### AIM OF THE TASK
Produce a word-for-word copy of the data below.

### Dataset entries
===============

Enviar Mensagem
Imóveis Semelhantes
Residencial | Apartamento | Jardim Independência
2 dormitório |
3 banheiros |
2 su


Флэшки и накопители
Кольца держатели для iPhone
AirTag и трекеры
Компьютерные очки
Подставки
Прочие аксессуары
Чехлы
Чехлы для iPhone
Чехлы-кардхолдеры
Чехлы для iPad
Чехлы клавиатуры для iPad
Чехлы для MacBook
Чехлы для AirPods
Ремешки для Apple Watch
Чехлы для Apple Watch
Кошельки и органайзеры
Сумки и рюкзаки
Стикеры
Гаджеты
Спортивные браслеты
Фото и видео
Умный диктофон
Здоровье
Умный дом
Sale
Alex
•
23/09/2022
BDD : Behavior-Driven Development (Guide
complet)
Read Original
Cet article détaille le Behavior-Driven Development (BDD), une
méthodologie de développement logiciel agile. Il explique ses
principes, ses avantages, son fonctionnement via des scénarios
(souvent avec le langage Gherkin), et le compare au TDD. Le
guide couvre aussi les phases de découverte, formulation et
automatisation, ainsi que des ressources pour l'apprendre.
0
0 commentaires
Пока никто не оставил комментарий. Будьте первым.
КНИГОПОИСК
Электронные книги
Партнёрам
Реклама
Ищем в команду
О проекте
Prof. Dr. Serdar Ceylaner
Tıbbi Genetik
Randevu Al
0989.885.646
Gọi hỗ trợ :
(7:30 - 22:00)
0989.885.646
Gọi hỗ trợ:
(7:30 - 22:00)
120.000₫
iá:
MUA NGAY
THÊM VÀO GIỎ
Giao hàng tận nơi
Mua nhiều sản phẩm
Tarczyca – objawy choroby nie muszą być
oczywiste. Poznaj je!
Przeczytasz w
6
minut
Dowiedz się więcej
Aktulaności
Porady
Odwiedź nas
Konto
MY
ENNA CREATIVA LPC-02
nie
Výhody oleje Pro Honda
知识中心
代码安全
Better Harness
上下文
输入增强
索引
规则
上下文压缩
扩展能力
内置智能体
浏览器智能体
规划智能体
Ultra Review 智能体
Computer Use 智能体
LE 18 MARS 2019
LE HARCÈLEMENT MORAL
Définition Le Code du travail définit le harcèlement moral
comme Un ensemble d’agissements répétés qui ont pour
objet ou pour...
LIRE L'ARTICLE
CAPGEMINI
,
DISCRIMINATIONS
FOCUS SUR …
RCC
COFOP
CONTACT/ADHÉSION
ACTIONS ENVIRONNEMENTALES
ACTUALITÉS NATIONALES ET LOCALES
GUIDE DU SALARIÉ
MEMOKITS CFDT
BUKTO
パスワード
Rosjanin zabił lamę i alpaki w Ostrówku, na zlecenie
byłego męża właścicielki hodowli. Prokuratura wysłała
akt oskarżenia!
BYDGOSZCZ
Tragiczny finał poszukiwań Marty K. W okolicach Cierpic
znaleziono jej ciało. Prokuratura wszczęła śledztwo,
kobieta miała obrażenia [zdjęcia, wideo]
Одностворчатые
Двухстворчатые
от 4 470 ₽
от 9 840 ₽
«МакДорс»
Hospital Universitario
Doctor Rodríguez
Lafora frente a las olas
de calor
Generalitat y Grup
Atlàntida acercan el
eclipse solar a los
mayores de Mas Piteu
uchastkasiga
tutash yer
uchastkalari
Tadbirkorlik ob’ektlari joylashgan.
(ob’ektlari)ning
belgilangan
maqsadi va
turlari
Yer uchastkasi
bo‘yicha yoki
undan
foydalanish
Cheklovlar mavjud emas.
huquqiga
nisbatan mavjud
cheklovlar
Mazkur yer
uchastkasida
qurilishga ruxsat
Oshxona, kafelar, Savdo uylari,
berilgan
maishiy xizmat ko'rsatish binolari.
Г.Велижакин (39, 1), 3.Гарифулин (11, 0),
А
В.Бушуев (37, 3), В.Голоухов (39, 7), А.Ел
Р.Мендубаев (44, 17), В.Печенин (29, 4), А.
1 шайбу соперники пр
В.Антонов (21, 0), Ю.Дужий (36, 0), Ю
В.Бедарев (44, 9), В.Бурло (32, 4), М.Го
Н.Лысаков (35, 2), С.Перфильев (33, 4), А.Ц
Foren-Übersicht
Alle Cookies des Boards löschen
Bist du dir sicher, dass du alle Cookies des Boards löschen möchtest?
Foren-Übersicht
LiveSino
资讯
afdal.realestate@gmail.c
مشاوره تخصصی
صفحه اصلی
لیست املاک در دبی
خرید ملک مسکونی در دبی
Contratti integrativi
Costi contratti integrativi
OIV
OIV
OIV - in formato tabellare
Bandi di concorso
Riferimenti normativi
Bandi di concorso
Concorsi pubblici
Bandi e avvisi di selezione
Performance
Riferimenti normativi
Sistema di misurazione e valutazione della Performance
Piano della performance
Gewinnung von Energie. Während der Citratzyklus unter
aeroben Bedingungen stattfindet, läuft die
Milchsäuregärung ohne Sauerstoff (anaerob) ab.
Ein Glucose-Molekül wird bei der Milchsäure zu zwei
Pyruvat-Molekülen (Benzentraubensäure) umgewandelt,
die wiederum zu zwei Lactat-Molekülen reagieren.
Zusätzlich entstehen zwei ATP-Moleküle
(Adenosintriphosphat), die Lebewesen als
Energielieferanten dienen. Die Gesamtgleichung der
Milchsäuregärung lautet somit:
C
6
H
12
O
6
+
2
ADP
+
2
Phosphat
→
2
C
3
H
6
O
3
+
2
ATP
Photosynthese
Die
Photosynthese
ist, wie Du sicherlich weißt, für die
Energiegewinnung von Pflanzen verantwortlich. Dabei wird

===============

### REPLY
Enviar Mensagem
Imóveis Semelhantes
Residencial | Apartamento | Jardim Independência
2 dormitório |
3 banheiros |
2 su


Флэшки и накопители
Кольца держатели для iPhone
AirTag и трекеры
Компьютерные очки
Подставки
Прочие аксессуары
Чехлы
Чехлы для iPhone
Чехлы-кардхолдеры
Чехлы для iPad
Чехлы клавиатуры для iPad
Чехлы для MacBook
Чехлы для AirPods
Ремешки для Apple Watch
Чехлы для Apple Watch
Кошельки и органайзеры
Сумки и рюкзаки
Стикеры
Гаджеты
Спортивные браслеты
Фото и видео
Умный диктофон
Здоровье
Умный дом
Sale
Alex
•
23/09/2022
BDD : Behavior-Driven Development (Guide
complet)
Read Original
Cet article détaille le Behavior-Driven Development (BDD), une
méthodologie de développement logiciel agile. Il explique ses
principes, ses avantages, son fonctionnement via des scénarios
(souvent avec le langage Gherkin), et le compare au TDD. Le
guide couvre aussi les phases de découverte, formulation et
automatisation, ainsi que des ressources pour l'apprendre.
0
0 commentaires
Пока никто не оставил комментарий. Будьте первым.
КНИГОПОИСК
Электронные книги
Партнёрам
Реклама
Ищем в команду
О проекте
Prof. Dr. Serdar Ceylaner
Tıbbi Genetik
Randevu Al
0989.885.646
Gọi hỗ trợ :
(7:30 - 22:00)
0989.885.646
Gọi hỗ trợ:
(7:30 - 22:00)
120.000₫
iá:
MUA NGAY
THÊM VÀO GIỎ
Giao hàng tận nơi
Mua nhiều sản phẩm
Tarczyca – objawy choroby nie muszą być
oczywiste. Poznaj je!
Przeczytasz w
6
minut
Dowiedz się więcej
Aktulaności
Porady
Odwiedź nas
Konto
MY
ENNA CREATIVA LPC-02
nie
Výhody oleje Pro Honda
知识中心
代码安全
Better Harness
上下文
输入增强
索引
规则
上下文压缩
扩展能力
内置智能体
浏览器智能体
规划智能体
Ultra Review 智能体
Computer Use 智能体
LE 18 MARS 2019
LE HARCÈLEMENT MORAL
Définition Le Code du travail définit le harcèlement moral
comme Un ensemble d’agissements répétés qui ont pour
objet ou pour...
LIRE L'ARTICLE
CAPGEMINI
,
DISCRIMINATIONS
FOCUS SUR …
RCC
COFOP
CONTACT/ADHÉSION
ACTIONS ENVIRONNEMENTALES
ACTUALITÉS NATIONALES ET LOCALES
GUIDE DU SALARIÉ
MEMOKITS CFDT
BUKTO
パスワード
Rosjanin zabił lamę i alpaki w Ostrówku, na zlecenie
byłego męża właścicielki hodowli. Prokuratura wysłała
akt oskarżenia!
BYDGOSZCZ
Tragiczny finał poszukiwań Marty K. W okolicach Cierpic
znaleziono jej ciało. Prokuratura wszczęła śledztwo,
kobieta miała obrażenia [zdjęcia, wideo]
Одностворчатые
Двухстворчатые
от 4 470 ₽
от 9 840 ₽
«МакДорс»
Hospital Universitario
Doctor Rodríguez
Lafora frente a las olas
de calor
Generalitat y Grup
Atlàntida acercan el
eclipse solar a los
mayores de Mas Piteu
uchastkasiga
tutash yer
uchastkalari
Tadbirkorlik ob’ektlari joylashgan.
(ob’ektlari)ning
belgilangan
maqsadi va
turlari
Yer uchastkasi
bo‘yicha yoki
undan
foydalanish
Cheklovlar mavjud emas.
huquqiga
nisbatan mavjud
cheklovlar
Mazkur yer
uchastkasida
qurilishga ruxsat
Oshxona, kafelar, Savdo uylari,
berilgan
maishiy xizmat ko'rsatish binolari.
Г.Велижакин (39, 1), 3.Гарифулин (11, 0),
А
В.Бушуев (37, 3), В.Голоухов (39, 7), А.Ел
Р.Мендубаев (44, 17), В.Печенин (29, 4), А.
1 шайбу соперники пр
В.Антонов (21, 0), Ю.Дужий (36, 0), Ю
В.Бедарев (44, 9), В.Бурло (32, 4), М.Го
Н.Лысаков (35, 2), С.Перфильев (33, 4), А.Ц
Foren-Übersicht
Alle Cookies des Boards löschen
Bist du dir sicher, dass du alle Cookies des Boards löschen möchtest?
Foren-Übersicht
LiveSino
资讯
afdal.realestate@gmail.c
مشاوره تخصصی
صفحه اصلی
لیست املاک در دبی
خرید ملک مسکونی در دبی
Contratti integrativi
Costi contratti integrativi
OIV
OIV
OIV - in formato tabellare
Bandi di concorso
Riferimenti normativi
Bandi di concorso
Concorsi pubblici
Bandi e avvisi di selezione
Performance
Riferimenti normativi
Sistema di misurazione e valutazione della Performance
Piano della performance
Gewinnung von Energie. Während der Citratzyklus unter
aeroben Bedingungen stattfindet, läuft die
Milchsäuregärung ohne Sauerstoff (anaerob) ab.
Ein Glucose-Molekül wird bei der Milchsäure zu zwei
Pyruvat-Molekülen (Benzentraubensäure) umgewandelt,
die wiederum zu zwei Lactat-Molekülen reagieren.
Zusätzlich entstehen zwei ATP-Moleküle
(Adenosintriphosphat), die Lebewesen als
Energielieferanten dienen. Die Gesamtgleichung der
Milchsäuregärung lautet somit:
C
6
H
12
O
6
+
2
ADP
+
2
Phosphat
→
2
C
3
H
6
O
3
+
2
ATP
Photosynthese
Die
Photosynthese
ist, wie Du sicherlich weißt, für die
Energiegewinnung von Pflanzen verantwortlich. Dabei wird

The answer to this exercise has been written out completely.